◆ Record extracts:
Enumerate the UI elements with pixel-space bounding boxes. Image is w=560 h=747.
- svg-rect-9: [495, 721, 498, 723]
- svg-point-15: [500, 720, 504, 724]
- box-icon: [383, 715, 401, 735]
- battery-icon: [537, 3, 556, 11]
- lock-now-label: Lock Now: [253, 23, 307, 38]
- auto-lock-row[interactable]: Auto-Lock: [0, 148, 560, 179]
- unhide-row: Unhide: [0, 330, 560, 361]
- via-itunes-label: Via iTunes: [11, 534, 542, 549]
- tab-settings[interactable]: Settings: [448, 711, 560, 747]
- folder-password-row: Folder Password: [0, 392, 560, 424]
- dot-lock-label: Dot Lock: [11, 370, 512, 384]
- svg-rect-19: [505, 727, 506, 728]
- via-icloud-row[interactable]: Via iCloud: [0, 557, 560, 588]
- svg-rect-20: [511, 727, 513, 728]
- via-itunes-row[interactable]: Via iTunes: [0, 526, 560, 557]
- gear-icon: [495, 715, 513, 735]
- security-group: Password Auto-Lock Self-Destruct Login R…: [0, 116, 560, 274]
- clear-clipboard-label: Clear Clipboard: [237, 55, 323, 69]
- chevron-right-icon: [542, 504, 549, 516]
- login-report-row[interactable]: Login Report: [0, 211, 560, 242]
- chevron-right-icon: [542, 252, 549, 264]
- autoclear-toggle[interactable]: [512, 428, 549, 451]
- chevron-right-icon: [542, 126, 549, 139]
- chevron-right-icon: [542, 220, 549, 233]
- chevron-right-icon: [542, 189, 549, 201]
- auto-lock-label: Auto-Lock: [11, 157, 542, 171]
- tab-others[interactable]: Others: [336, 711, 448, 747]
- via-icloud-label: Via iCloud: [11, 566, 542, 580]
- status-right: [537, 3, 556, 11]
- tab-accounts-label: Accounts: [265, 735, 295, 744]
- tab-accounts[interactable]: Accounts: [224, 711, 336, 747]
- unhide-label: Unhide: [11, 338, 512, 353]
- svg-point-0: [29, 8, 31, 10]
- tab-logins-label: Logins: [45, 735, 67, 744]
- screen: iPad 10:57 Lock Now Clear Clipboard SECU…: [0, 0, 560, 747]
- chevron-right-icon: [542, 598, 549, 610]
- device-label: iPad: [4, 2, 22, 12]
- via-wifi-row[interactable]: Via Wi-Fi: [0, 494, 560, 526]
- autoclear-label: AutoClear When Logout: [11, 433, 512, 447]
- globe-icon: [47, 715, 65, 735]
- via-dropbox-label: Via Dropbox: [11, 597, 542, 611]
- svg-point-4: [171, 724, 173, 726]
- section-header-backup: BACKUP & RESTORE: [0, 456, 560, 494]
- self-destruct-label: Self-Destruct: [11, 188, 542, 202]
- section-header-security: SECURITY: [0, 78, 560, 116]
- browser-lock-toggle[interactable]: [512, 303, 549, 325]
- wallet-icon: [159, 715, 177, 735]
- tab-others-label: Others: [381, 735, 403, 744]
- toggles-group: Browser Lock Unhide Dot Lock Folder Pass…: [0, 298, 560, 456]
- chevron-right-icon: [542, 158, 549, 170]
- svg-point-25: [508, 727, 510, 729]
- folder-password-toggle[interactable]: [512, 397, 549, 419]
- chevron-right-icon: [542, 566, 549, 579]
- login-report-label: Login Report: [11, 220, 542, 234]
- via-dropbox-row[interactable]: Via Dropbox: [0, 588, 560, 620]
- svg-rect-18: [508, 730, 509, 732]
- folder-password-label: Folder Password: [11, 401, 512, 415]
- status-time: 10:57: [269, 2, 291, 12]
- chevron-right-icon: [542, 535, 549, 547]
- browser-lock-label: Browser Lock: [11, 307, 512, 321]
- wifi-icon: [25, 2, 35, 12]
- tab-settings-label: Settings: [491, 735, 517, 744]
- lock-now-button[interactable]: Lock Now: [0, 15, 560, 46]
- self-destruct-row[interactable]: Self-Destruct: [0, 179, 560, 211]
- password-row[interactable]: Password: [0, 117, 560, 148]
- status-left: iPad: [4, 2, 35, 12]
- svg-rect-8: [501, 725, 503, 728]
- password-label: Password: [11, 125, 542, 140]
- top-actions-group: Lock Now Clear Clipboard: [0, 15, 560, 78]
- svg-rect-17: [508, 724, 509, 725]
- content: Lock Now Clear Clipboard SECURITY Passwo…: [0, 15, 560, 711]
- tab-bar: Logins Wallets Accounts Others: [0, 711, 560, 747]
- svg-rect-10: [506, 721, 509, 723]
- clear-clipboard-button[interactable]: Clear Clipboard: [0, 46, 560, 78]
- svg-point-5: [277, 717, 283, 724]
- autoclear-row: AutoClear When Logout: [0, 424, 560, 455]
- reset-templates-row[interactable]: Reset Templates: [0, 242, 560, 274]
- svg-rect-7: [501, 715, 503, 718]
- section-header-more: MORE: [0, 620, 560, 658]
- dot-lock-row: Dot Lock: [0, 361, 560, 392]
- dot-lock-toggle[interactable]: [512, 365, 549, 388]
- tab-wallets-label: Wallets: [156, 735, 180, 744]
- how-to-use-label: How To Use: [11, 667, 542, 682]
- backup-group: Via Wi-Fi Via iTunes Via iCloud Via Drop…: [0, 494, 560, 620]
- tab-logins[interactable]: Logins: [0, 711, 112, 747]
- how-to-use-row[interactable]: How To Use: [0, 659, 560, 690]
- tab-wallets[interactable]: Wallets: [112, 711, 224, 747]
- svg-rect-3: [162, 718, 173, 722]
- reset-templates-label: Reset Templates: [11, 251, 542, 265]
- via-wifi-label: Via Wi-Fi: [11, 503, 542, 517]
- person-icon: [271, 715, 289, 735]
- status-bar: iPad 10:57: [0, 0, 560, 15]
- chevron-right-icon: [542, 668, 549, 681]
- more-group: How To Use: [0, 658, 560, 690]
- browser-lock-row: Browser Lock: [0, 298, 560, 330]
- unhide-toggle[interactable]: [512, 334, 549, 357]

◆ Your instructions: Each line holding "Report" in the records should be copied out.

◆ Your solution:
- login-report-row[interactable]: Login Report: [0, 211, 560, 242]
- login-report-label: Login Report: [11, 220, 542, 234]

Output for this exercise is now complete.